Volleyball at CSC kept growing, expanding to five teams in 2015 and then eight teams in 2016. That year, both the senior girls and senior boys attended the Mainland Volleyball Tournament in Christchurch for the first time.
Johnstone had been on maternity leave, so local Southland men’s player Sam Lavea stepped in to coach the boys team in 2016. The boys finished sixth in Division II and the girls third in Division III.
“Sadly, a few months later, Sam Lavea died in a car accident near Invercargill, which left the boys absolutely devastated.”
In 2017, CSC had seven teams running, with five of those being coached by senior players. The senior boys competed in the Mainland tournament again and came seventh. The senior girls traveled to the Satellite Nationals tournament in Christchurch.
At the end of last year, Sam and Jamie coached the junior boys team to 9th in Division II at the Junior South Island Secondary Schools Tournament. Senior girls players Kacee Green and Maggie Beggs coached the junior A girls to the same tournament to fifth 5th in Division III. Two junior girls were invited to trial for New Zealand in 2018 - Erin Forde and Omea Hall.
The players spent the summer school holidays training hard.
“At the end of 2017, we re-trialled the senior boys Team in order to train over the summer in preparation for Mainlands 2018. All of the junior boys who had played for Sam and Jamie made the training squad, which trained 8-10 hours a week all summer, with a week of over Christmas.
“Jamie and Sam ran most of the trainings themselves. Three of the junior boys from the year before went away with the team, filling the pivotal roles of setter, libero and middle. This was caused entirely by Sam and Jamie's diligence and leadership.”
At the recent Mainland tournament, the boys went undefeated and only lost two of 20 sets overall. They beat Shirley Boys B for a second time in the finals, winning Division II overall. They also went undefeated at the recent Southland Champs.
“Our programme has been boosted again by the recent announcement that Sam will be travelling to Iran this year with the New Zealand Youth Men’s Team.
“Sam and Jamie are a bit of a duo. They push each other to become better players. They love to have a laugh off the court, but they are all serious come game time. Sam has gained a lot of attention because of his skill and his height. Standing at 204cm, it's hard for him to fly under the radar in any scenario. Jamie is a year older, slightly more competitive, and very driven. He will naturally have to work harder than Sam since he's only 190cm tall, but this just increases his motivation to succeed.”
CSC won’t be attending the NZSS Nationals in Palmerston North this year, but it is a future goal.
“We would love to go to Nationals. It's been in the pipeline for a while now, but following their undefeated win at Mainlands, and the dedication to training they showed over the summer, it has become more and more evident that the boys are going somewhere.
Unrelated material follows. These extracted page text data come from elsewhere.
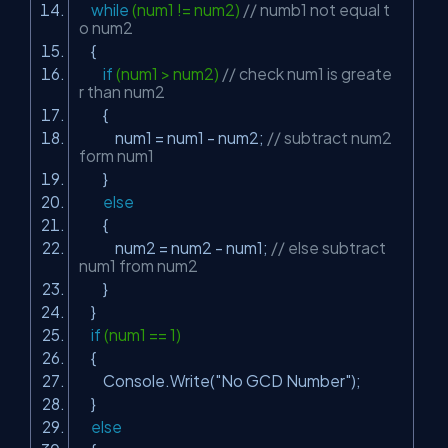
while
(num1 != num2)
// numb1 not equal t
o num2
{
if
(num1 > num2)
// check num1 is greate
r than num2
{
num1 = num1 - num2;
// subtract num2
form num1
}
else
{
num2 = num2 - num1;
// else subtract
num1 from num2
}
}
if
(num1 == 1)
{
Console.Write(
"No GCD Number"
);
}
else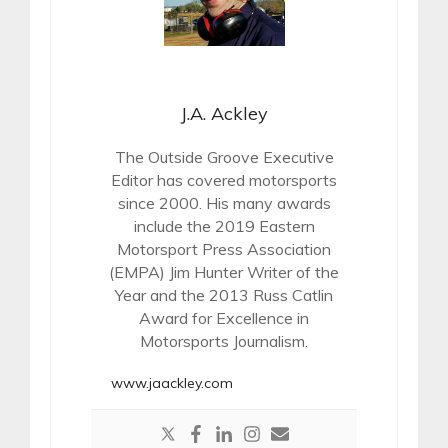
J.A. Ackley
The Outside Groove Executive
Editor has covered motorsports
since 2000. His many awards
include the 2019 Eastern
Motorsport Press Association
(EMPA) Jim Hunter Writer of the
Year and the 2013 Russ Catlin
Award for Excellence in
Motorsports Journalism.
www.jaackley.com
Parents have approved our initial proposal to attend Nationals in 2019, and that is what we are working towards at the moment. Many of our players are also training for the upcoming Inter Provincial Championships on Queens Birthday Weekend in June.”
There is still plenty of room for volleyball’s growth at CSC.
“Because we are a small school and there is an immense amount of athletic ability, students want to and many can do a range of sports.
“However, there has been a real shift in the senior boys team in the last six months. The junior boys Sam and Jamie coached last year to Junior South Islands now see volleyball as a sport they can pursue. And what was once a senior boys Team made up entirely of First XV players, is now about half rugby players and half volleyballers.
“With exposure to the competitive side of volleyball comes buy-in, interest and passion, and that's what we've seen as we've travelled with teams in the last few years,” concludes coach Johnstone.